Approximately 29 million people in Europe suffer from chronic liver disease. This condition carries a higher risk of liver cancer. SG Papertronics, together with Omnigen B.V. and Levels Diagnostics, hopes to develop a test to detect early liver cancer among these patients. “We are trying to take a first step in breaking the barriers of complex and scarce liver cancer screening.”
It was during his PhD in microfluidics that CEO and co-founder of SG Papertronics, Maciej Grajewski, became fascinated by the miniaturisation of chemical assays and lab equipment. “At one point, I decided that I wanted to try to build a start-up around it”, Grajewski says. “A couple of years later, I met Richard, who was just finishing his Master in Small Business and Entrepreneurship. He decided to join SG Papertronics as one of the co-founders as well.”
The right partner
What started out as a scientific fascination, is now a company making on-site chemical tests available for those not necessarily lab trained. SG Papertronics wants to give everyone an equal chance to easily test and analyse a broad range of compounds. COO and co-founder of SG Papertronics, Richard Rushby, illustrates: “We are trying to democratize lab testing for a variety of industries. This will especially work well for medium enterprises, as the currently available solutions are far too expensive.”

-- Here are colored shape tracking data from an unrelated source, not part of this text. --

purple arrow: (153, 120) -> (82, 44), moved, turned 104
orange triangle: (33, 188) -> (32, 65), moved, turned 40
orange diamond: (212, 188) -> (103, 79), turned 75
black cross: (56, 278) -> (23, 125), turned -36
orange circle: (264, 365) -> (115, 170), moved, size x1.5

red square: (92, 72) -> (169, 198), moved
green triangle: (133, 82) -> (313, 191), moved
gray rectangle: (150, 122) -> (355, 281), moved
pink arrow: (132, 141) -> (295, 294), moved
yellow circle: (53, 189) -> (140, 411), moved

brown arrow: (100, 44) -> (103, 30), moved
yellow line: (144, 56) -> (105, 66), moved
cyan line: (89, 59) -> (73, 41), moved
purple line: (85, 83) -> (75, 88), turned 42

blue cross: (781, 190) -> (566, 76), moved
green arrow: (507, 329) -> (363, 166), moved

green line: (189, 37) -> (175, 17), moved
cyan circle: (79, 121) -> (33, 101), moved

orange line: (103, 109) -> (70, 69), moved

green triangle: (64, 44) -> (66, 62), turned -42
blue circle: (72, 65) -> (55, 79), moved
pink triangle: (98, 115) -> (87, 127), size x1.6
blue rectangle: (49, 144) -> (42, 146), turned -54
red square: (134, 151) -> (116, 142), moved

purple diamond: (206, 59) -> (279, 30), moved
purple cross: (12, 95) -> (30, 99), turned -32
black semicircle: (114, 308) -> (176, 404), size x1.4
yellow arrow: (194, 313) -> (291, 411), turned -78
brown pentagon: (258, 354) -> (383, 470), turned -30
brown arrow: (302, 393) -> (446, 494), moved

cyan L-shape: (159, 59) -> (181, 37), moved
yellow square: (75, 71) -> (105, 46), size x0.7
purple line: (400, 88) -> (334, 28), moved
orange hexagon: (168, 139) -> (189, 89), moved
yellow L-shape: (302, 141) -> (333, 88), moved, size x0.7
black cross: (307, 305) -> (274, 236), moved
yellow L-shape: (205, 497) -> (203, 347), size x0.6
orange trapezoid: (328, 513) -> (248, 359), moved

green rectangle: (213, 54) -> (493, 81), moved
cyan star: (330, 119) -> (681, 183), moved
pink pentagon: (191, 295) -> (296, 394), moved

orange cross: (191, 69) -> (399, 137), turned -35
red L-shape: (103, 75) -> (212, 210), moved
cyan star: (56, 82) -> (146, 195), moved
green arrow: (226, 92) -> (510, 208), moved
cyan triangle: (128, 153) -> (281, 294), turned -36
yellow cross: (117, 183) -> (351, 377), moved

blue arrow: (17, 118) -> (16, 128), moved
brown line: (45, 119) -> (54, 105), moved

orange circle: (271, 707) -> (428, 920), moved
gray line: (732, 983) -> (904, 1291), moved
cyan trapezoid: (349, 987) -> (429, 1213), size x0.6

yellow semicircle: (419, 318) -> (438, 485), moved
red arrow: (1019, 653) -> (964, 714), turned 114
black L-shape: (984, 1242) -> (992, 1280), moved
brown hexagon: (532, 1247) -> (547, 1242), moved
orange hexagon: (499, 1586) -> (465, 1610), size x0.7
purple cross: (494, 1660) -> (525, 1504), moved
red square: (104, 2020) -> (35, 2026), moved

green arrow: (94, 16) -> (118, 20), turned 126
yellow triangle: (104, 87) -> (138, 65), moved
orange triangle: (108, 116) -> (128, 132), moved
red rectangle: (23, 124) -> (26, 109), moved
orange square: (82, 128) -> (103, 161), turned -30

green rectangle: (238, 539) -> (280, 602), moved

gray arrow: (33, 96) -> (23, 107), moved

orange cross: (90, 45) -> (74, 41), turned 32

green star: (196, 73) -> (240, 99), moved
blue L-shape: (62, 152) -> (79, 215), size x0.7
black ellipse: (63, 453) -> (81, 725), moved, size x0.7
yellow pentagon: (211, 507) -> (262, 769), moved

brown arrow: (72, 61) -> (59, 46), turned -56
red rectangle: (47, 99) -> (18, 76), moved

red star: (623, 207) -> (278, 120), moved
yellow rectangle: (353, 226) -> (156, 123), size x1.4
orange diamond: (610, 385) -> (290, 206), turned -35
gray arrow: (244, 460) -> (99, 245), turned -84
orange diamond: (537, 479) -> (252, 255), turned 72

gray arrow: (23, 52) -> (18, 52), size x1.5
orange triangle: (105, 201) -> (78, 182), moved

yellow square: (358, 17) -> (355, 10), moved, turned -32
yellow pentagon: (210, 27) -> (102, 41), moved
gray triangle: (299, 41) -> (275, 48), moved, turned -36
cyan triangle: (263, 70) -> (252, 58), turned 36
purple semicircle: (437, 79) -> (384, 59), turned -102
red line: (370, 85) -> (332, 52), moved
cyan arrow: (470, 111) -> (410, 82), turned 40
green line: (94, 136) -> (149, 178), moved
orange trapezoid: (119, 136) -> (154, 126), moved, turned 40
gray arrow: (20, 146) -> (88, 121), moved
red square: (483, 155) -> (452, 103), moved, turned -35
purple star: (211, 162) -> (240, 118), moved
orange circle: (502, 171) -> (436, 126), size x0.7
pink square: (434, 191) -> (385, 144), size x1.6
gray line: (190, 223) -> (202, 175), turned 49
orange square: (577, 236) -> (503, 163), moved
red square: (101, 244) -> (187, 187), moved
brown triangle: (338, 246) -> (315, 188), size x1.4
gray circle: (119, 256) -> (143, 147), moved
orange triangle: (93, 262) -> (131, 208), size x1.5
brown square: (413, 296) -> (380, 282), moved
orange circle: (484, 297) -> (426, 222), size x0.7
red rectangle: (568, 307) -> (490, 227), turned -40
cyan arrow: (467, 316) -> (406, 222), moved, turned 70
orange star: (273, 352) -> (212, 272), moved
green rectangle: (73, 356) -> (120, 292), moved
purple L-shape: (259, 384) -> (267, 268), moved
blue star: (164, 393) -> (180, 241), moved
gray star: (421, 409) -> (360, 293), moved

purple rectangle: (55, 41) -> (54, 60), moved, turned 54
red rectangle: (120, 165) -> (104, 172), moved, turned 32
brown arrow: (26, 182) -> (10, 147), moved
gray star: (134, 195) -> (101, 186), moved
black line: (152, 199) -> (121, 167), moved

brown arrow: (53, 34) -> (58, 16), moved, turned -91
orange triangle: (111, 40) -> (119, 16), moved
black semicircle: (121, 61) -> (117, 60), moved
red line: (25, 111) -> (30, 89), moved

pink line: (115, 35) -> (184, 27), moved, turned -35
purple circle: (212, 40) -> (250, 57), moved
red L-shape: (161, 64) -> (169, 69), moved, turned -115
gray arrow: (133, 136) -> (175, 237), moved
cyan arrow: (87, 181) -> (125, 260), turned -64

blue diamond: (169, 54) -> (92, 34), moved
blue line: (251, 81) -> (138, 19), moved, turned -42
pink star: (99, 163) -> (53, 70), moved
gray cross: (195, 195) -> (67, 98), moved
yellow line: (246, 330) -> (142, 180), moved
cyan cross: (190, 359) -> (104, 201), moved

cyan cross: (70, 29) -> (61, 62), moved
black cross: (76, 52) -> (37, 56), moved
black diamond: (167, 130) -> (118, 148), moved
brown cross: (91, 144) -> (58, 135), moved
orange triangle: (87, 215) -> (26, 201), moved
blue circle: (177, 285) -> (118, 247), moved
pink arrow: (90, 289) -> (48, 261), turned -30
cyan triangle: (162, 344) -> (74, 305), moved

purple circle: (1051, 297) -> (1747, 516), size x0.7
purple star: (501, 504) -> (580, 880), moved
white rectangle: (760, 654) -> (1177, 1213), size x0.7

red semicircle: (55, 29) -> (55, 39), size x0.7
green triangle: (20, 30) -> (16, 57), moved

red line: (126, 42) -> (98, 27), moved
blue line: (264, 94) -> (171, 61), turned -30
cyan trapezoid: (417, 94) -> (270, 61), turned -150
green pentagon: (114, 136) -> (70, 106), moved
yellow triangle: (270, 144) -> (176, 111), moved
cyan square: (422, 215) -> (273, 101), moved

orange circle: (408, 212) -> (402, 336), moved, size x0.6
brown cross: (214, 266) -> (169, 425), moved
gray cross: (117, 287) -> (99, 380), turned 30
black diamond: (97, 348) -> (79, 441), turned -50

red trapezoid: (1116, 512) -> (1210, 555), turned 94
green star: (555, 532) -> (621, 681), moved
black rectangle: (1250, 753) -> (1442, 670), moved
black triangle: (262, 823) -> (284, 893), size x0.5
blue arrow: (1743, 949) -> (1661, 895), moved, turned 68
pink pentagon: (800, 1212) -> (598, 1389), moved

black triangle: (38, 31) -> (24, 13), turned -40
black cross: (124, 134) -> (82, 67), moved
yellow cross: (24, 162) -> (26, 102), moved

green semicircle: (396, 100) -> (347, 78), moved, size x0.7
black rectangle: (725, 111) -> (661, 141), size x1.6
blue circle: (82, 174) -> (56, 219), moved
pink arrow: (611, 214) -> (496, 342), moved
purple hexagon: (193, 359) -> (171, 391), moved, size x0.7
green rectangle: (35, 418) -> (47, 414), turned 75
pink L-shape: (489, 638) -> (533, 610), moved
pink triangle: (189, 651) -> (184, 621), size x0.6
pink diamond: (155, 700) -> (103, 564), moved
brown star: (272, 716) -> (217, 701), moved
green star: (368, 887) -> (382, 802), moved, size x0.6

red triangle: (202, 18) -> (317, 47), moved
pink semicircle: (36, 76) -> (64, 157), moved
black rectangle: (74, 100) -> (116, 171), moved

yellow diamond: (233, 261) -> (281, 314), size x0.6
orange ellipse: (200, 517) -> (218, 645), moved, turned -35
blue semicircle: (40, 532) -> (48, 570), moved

And then, one day, the telephone rang. “It was Coen Breedveld from Levels Diagnostics who called me about a project focussing on liver damage”, Grajewski says. “He was looking for a partner that can build diagnostics devices and single-use tests.” Breedveld found the right partner in SG Papertronics, with Grajewski also having experience in the field. “As a postdoc at the University of Groningen, I mainly worked on liver tissue. So I knew one or two things about the liver before we joined this project.”
A biomarker-based diagnostic system
Rewinding to September 2020, the consortium of SG Papertronics, Levels Diagnostics and Omnigen started out their project. At the end of this two-year project, Levels Diagnostics wants to obtain a panel of several dozen protein biomarkers that can distinguish early stage liver cancer from severe liver damage. Omnigen will provide the necessary data analyses, and SG Papertronics is the brains behind the development of the actual diagnostic system.
“The two main things we are bringing into this project are the hardware and the initial direction of travel for the platform where the diagnostic test will be embedded”, Rushby explains. “We are also able to indicate which biomarkers are possible to detect within the diagnostic system.” “Once we are given a final direction from the other parties on the selected protein biomarkers”, Grajewski adds, “we can further adapt the test in such a way that it will work within our device.”
A few drops
At the current stage, SG Papertronics has developed a friendly-user readout device. “The device is extremely easy to use”, an excited Rushby says. “By automating the protocol and providing all the chemicals in an enclosed single-use pod solution, the user is safe from any potential chemical risks. This solution will also reduce the chances of users impacting the test protocol and causing an error by doing so.”
Rushby continues: “What we need from the user’s side, is a few drops of serum. The user then opens the pod and pours the serum into the top by using a pipette or a beaker. You then put the lid back on the pod, place it inside the machine and put the safety cap on top. From an app, you can select the test. You press the go-button and then all you have to do is wait for a maximum of fifteen minutes.”
The right people at the right time
When the project will end in a year from now, SG Papertronics hopes to have developed a proof-of-concept diagnostic tool based on the identified biomarkers that have the potential to distinguish between early liver cancer and liver damage. “We want to have enough evidence to justify why we think these are the applicable markers and a test that will show these markers in a consistent and accurate manner”, Rushby says.
“It must be kept in mind that this is an early stage project”, Grajewski emphasizes. “However much we would love to roll out devices to advance liver cancer screening with the current funding, that is not going to happen. But with a proof-of-concept in hand and other investors deciding to join in the future, we can seriously look at how we can get through the clinical approval process. Overall, it is a super ambitious project. But with high risk comes high reward.”
If the parties succeed in their goals, they will be one step closer in breaking the barriers of complex and scarce liver cancer screening. “Liver cancer is the sixth most prevalent cancer in the world. With this test, we want to give patients with liver damage an early warning that he or she needs to see an oncologist. It is about getting patients in front of the right people at the right time.”